==== Materials provided ====

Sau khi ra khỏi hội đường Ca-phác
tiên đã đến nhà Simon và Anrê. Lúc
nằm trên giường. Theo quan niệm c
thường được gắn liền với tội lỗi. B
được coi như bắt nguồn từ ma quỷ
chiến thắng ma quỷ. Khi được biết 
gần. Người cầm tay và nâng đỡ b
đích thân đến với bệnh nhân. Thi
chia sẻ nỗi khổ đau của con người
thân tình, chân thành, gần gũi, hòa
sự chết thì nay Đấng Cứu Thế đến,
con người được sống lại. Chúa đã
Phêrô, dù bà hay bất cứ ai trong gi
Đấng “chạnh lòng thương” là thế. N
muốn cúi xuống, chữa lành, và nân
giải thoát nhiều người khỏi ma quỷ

====
==== Materials provided ====

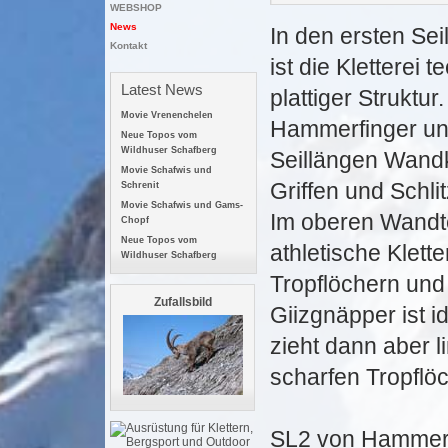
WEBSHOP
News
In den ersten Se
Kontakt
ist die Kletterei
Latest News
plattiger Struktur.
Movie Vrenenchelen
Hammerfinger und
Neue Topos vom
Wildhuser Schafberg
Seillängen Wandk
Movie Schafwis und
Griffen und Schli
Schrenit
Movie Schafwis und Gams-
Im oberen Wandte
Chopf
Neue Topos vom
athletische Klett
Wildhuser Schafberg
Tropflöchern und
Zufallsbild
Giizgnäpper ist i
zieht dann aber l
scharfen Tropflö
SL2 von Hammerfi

====

# What to work on
What are the lines, exactly as written above, from the line with "Sau khi ra khỏi hội đường Ca-phác" to the line with "giải thoát nhiều người khỏi ma quỷ", both included? Output only those.

# Written response
Sau khi ra khỏi hội đường Ca-phác
tiên đã đến nhà Simon và Anrê. Lúc
nằm trên giường. Theo quan niệm c
thường được gắn liền với tội lỗi. B
được coi như bắt nguồn từ ma quỷ
chiến thắng ma quỷ. Khi được biết 
gần. Người cầm tay và nâng đỡ b
đích thân đến với bệnh nhân. Thi
chia sẻ nỗi khổ đau của con người
thân tình, chân thành, gần gũi, hòa
sự chết thì nay Đấng Cứu Thế đến,
con người được sống lại. Chúa đã
Phêrô, dù bà hay bất cứ ai trong gi
Đấng “chạnh lòng thương” là thế. N
muốn cúi xuống, chữa lành, và nân
giải thoát nhiều người khỏi ma quỷ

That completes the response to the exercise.